Effects on ability to drive and use machines: Caution is required when driving vehicles or using machines due to the risks of postural hypotension, dizziness, asthenia, visual disturbances, especially at the start of treatment with alfuzosin.
Use In Pregnancy & Lactation
APO-ALFUZOSIN is not indicated nor recommended for use in women. The safety of alfuzosin during pregnancy and its passage into breast milk are unknown.
Adverse Reactions
(See table.)

Click on icon to see table/diagram/image
Drug Interactions
APO-ALFUZOSIN (alfuzosin hydrochloride) is not an inducer or an inhibitor of any of the principal hepatic enzymes involved in the metabolism of other drugs.
CYP3A4 is the principal hepatic enzyme iso-form involved in the metabolism of APO-ALFUZOSIN.
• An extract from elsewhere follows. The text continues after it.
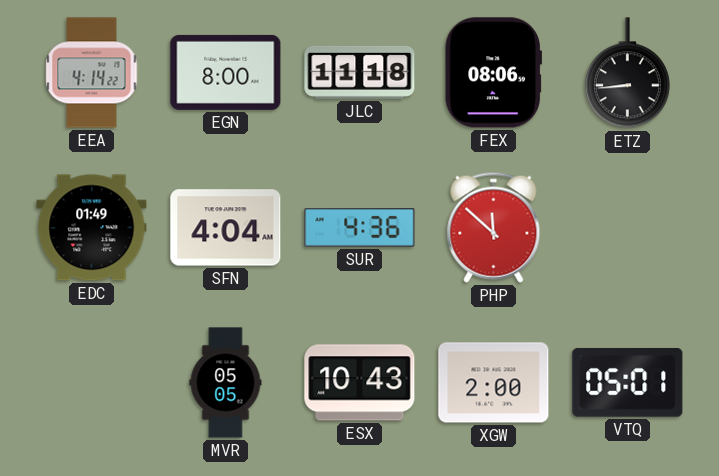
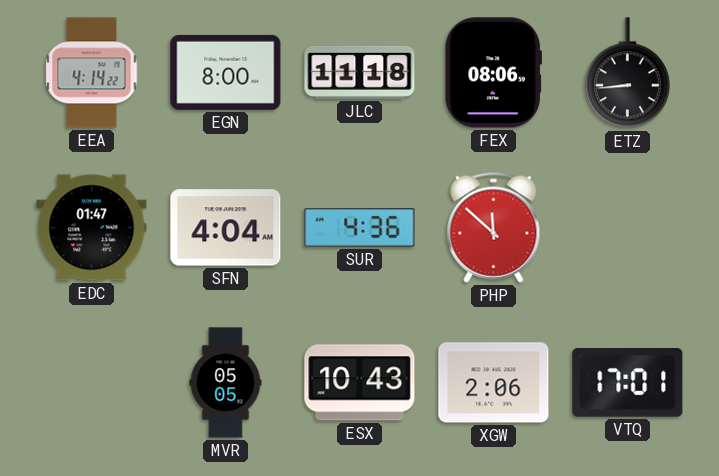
EDC: 01:49 -> 01:47
XGW: 2:00 -> 2:06
VTQ: 05:01 -> 17:01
Potent CYP3A4 inhibitors, such as ketoconazole, itraconazole and ritonavir, increased alfuzosin hydrochloride blood levels and exposure (AUC).
Therefore, APO-ALFUZOSIN should not be co-administered with potent inhibitors of CYP3A4.
It is not known how combined exposure of any medications metabolized by the CYP3A4 hepatic enzyme isoform (such as modern alpha1-blockers), herbal remedies (particularly St. John's Wort, Milk thistle) and grapefruit juice may influence the overall efficacy and unwanted side effects of these medications, therefore, caution should be exercised.
Contraindicated combination: Ritonavir: Risk of increased plasma alfuzosin concentrations and increased undesirable effects.
Unadvised combination: Anti-hypertensive alpha-receptor blockers (prazosin, trimazosin, urapidil): Enhance hypotensive effect. Risk of severe postural hypotension.
Ketoconazole, itraconazole: Risk of increased plasma alfuzosin concentrations and increased undesirable effects.
Clarithromycin, erythromycin: Risk of increased plasma alfuzosin concentrations and increased undesirable effects.
Combination requiring precautions for use: Phosphodiesterase type 5 inhibitors (sildenafil, tadalafil, vardenafil): Risk of postural hypotension, particularly in elderly subjects. Treatment should be initiated at the lowest recommended dose and adjusted gradually if necessary.
Combination to be taken into consideration: Antihypertensives except alpha-receptor blockers: Enhanced hypotensive effect. Higher risk of postural hypotension.
Nitrates, nitrites and related drugs (isosorbide dinitrate, isosorbide, linsidomine, molsidomine, nicorandil, nitroglycerin): Increased risk of hypotension, particularly postural.
Store at or below 30°C.
MIMS Class
Drugs for Bladder & Prostate Disorders
ATC Classification
G04CA01 - alfuzosin ; Belongs to the class of alpha-adrenoreceptor antagonists. Used in the treatment of benign prostatic hypertrophy.
PR tab 10 mg (yellow, round, flat-faced, beveled-edge tablet, engraved "APO" on one side and "ALF" over "10" on the other side) x 100's.